Even so, I like my workouts. In my new gym space. And I’m glad to be back at them.

BTW: I’ve also started using a nutritional supplement highly recommended by exercise physiologists, and I’m not kidding: chocolate milk!

Back At It

Imbolc                                  Black Mountain Moon

I’ve found my rhythms. Back at Latin, going to turn today back to Ovid from Caesar. Writing. I’m 4,000 words plus into Superior Wolf and my brain is buzzing, following trails here and there with characters, research, narrative structure. Working out is back, too, 6 days a week right now. I’m not where I was in terms of fitness, not sure how the altitude has affected me, but I’m improving and that’s the key. The whole fitness area is still in flux, but I have a pattern I’m using.

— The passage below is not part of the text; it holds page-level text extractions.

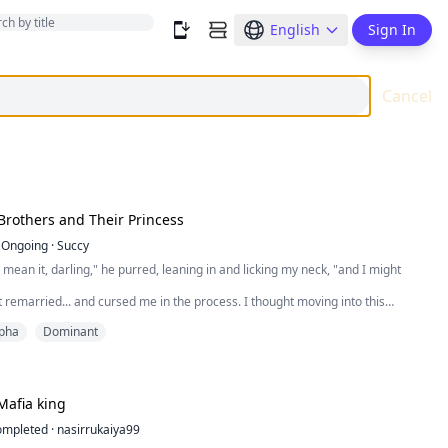
English
Sign In
Cancel
Brothers and Their Princess
Ongoing
·
Succy
u mean it, darling," he purred, leaning in and licking my neck, "and I might
remarried... and cursed me in the process. I thought moving into this
be the worst part of it. I was wrong. Because living here means living under
pha
Dominant
with them. The Varkas brothers. Beautiful. Dangerous. Possessive. And
astatingly off-limits. They...
Mafia king
ompleted
·
nasirrukaiya99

A new element, too. I’m going to make some art. Not sure what quite yet, though I’ve got some ideas and lots of material. When my center room work space gets finished, I plan to get at it. There’s also, with art, the research and work with art history, theory. Not there yet in that work, but it will come.

Even, if you managed to get through my long posts under Beyond the Boundaries, Original Relation and Reimagining Faith, you’ll know, my reimagining project has finally begun to take off. Why now I’m not sure, but there you go.

This blog, of course, has remained a constant.

Now, if we could just sell that house.